I read this story for a few reason: It was sitting around my house after my husband read it, I had heard of Michael Perry but had never read any of his stuff, Michael Perry is a Wisconsin author. So I though I’d give it a try.
Genre: Good question. Non-fiction small town humor. Is that a genre?
Blurb: (Goodreads) “All I wanted to do was fix my old pickup truck,” says Michael Perry. “That, and plant my garden. Then I met this woman. . . .” Truck: A Love Story recounts a year in which Perry struggles to grow his own food (“Seed catalogs are responsible for more unfulfilled fantasies than Enron and Penthouse combined”), live peaceably with his neighbors (one test-fires his black powder rifle in the alley), and sort out his love life. But along the way, he sets his hair on fire, is attacked by wild turkeys, takes a date to the fire department chicken dinner, and proposes marriage to a woman in New Orleans. As with Population: 485, much of the spirit of Truck: A Love Story may be found in the characters Perry meets: a one-eyed land surveyor, a paraplegic biker who rigs a sidecar so that his quadriplegic pal can ride along, a bartender who refuses to sell light beer, an enchanting woman who never existed, and half the staff of National Public Radio.
By turns hilarious and heartfelt, a tale that begins on a pile of sheep manure, detours to the Whitney Museum of American Art, and returns to the deer-hunting swamps of northern Wisconsin, Truck: A Love Story becomes a testament to the surprising and unintended consequences of love.1006.
What I liked: It was definitely funny but serious too.

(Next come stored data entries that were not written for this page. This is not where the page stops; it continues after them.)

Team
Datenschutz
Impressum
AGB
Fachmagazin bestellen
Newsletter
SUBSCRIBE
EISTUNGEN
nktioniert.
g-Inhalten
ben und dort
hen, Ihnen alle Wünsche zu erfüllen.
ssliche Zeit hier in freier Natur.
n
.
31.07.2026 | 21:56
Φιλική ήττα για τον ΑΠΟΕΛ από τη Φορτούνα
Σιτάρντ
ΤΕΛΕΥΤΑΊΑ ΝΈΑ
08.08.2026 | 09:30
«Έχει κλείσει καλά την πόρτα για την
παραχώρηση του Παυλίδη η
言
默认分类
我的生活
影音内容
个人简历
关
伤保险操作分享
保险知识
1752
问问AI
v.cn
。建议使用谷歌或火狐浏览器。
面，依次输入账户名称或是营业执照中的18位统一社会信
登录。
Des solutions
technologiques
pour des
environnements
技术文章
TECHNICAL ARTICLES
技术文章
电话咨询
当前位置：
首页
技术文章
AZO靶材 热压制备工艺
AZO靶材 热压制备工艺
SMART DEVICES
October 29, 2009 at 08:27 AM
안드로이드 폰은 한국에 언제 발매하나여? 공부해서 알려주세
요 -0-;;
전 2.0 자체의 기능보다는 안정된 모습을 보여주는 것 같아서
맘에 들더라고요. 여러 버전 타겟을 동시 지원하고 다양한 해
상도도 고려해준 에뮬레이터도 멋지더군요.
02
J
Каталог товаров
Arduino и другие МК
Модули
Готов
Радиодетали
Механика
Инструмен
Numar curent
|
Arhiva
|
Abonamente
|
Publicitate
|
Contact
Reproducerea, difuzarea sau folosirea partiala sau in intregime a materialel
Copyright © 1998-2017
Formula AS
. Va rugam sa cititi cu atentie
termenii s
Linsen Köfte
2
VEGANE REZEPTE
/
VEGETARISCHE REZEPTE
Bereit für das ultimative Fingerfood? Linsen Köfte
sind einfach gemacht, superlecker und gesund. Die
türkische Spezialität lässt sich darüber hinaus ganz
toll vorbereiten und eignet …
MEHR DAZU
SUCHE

It was well written: nice flow, nice voice (mostly – more on that below), nice ending, accurate depiction of small town Wisconsin life, though I’m kind of purist when it comes to restorations – I usually just do furniture or home restoration, probably cheaper or more doable than trying to redo an old, old truck.
What I didn’t like: I was hinting at the fact that he has to modify his truck to restore it – I’d have tried to be as accurate as I could with replacement parts. The new seats in particular sound bogus to me (single racer type seats – or something like that. Don’t quote me). Would have to be a bench seat, hands down. The other thing that particularly bugged me was Perry’s use of “big” words, words you had trouble pronouncing let along understanding. Now, I’m not literary scholar, I admit that, but I don’t know anyone who knows, really knows all those words he used without having to look them up himself. Was he trying to impress someone? He doesn’t seem like that kind of guy. So why the big words? To educate his reading public? People who like trucks?! That seems very odd. I haven’t read any of his other books, but I’d think twice about doing it.